Sergueï Pougatchev, tout comme un autre des "sept banquiers", Boris Berezovski, retrouvé suicidé à Londres en 2013, en aurait bien mal été payé en retour. Après avoir été fait sénateur de la Fédération de Russie, après être devenu l’un des hommes les plus riches de ce pays, le milliardaire est tombé en disgrâce au début des années 2000. Ses biens, compagnie aérienne, chantiers navals, mines de charbon, ont tour à tour été nationalisés. Et la banque qu’il avait fondée, mise en faillite.

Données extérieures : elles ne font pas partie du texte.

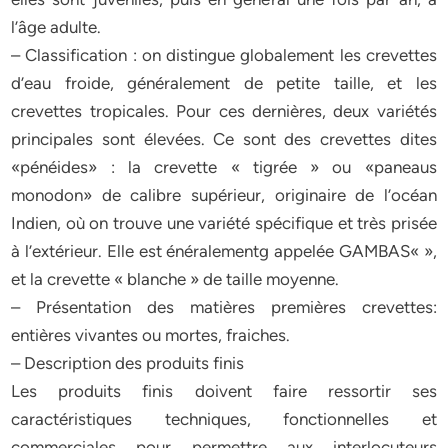
l’âge adulte.
– Classification : on distingue globalement les crevettes
d’eau froide, généralement de petite taille, et les
crevettes tropicales. Pour ces dernières, deux variétés
principales sont élevées. Ce sont des crevettes dites
«pénéides» : la crevette « tigrée » ou «paneaus
monodon» de calibre supérieur, originaire de l’océan
Indien, où on trouve une variété spécifique et très prisée
à l’extérieur. Elle est énéralementg appelée GAMBAS« »,
et la crevette « blanche » de taille moyenne.
– Présentation des matières premières crevettes:
entières vivantes ou mortes, fraiches.
– Description des produits finis
Les produits finis doivent faire ressortir ses
caractéristiques techniques, fonctionnelles et
commerciales pour permettre aux interlocuteurs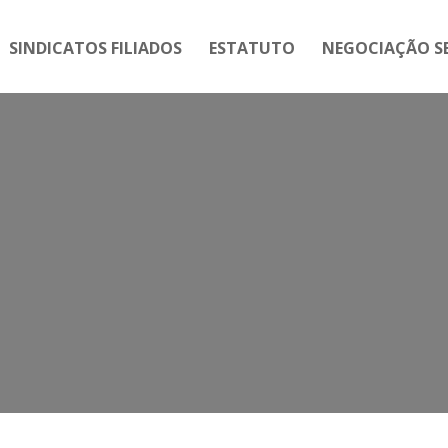
SINDICATOS FILIADOS
ESTATUTO
NEGOCIAÇÃO SE
Tag:
greve no SESI SP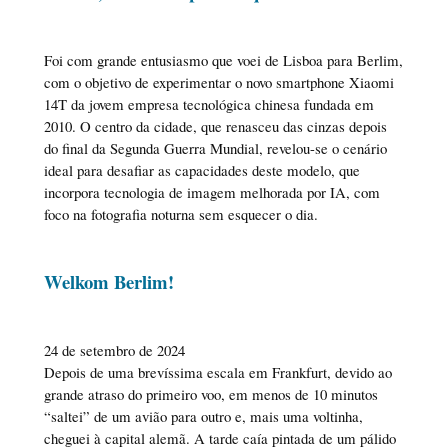
Foi com grande entusiasmo que voei de Lisboa para Berlim,
com o objetivo de experimentar o novo smartphone Xiaomi
14T da jovem empresa tecnológica chinesa fundada em
2010. O centro da cidade, que renasceu das cinzas depois
do final da Segunda Guerra Mundial, revelou-se o cenário
ideal para desafiar as capacidades deste modelo, que
incorpora tecnologia de imagem melhorada por IA, com
foco na fotografia noturna sem esquecer o dia.
Welkom Berlim!
24 de setembro de 2024
Depois de uma brevíssima escala em Frankfurt, devido ao
grande atraso do primeiro voo, em menos de 10 minutos
“saltei” de um avião para outro e, mais uma voltinha,
cheguei à capital alemã. A tarde caía pintada de um pálido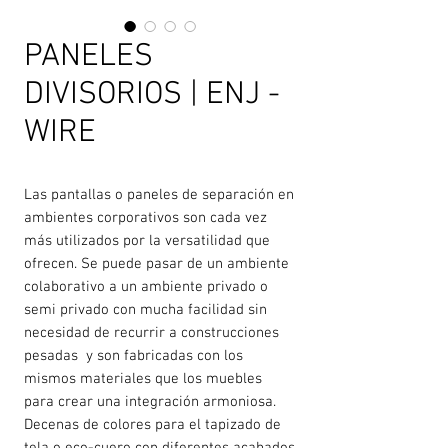
PANELES
DIVISORIOS | ENJ -
WIRE
Las pantallas o paneles de separación en
ambientes corporativos son cada vez
más utilizados por la versatilidad que
ofrecen. Se puede pasar de un ambiente
colaborativo a un ambiente privado o
semi privado con mucha facilidad sin
necesidad de recurrir a construcciones
pesadas y son fabricadas con los
mismos materiales que los muebles
para crear una integración armoniosa.
Decenas de colores para el tapizado de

La Russie l’accuse aujourd’hui encore d’en avoir détourné les fonds propres, près de 2 milliards de dollars...
Jusque devant la cour de Londres où Sergueï Pougatchev s’est finalement réfugié. Son exil britannique ne s’est pas révélé très sûr. Judiciairement d’abord. La justice anglaise a gelé ses avoirs, puis lui a interdit de quitter le territoire avant de le condamner à dévoiler l’intégralité de son patrimoine aux avocats de la Russie. Une série de revers qui coïncide avec l’époque où Jim Perrichon, son majordome niçois, l’espionnait.
Traqué de Londres jusque sur la Côte d’Azur
Pour l’avocat de Pougatchev, Me Adrien Verrier, cela n’est pas une coïncidence. Il pointe "une histoire hallucinante d’espionnage, comme au temps de la guerre froide. Le préjudice pour mon client de cette mise sous surveillance est incommensurable. Toutes ses données personnelles, sa vie privée, mais aussi les éléments concernant le contentieux qui oppose M. Pougatchev à la Russie, pays qui tente par tout moyen de l’éliminer, ont été transmis à la partie adverse. On comprend mieux aujourd’hui le sort réservé à certaines de ces procédures qui ont été biaisées par cet espionnage."
Sergueï Pougatchev a finalement contre-attaqué devant la justice de sa nouvelle terre d’exil. Nice, qu’il a rejointe en 2015 après que Scotland Yard a découvert des engins explosifs sous ses voitures. De simples balises de surveillance en réalité, assure-t-on du côté des agences de détectives chargées par la Russie de le traquer... Jusque sur la Côte d’Azur manifestement.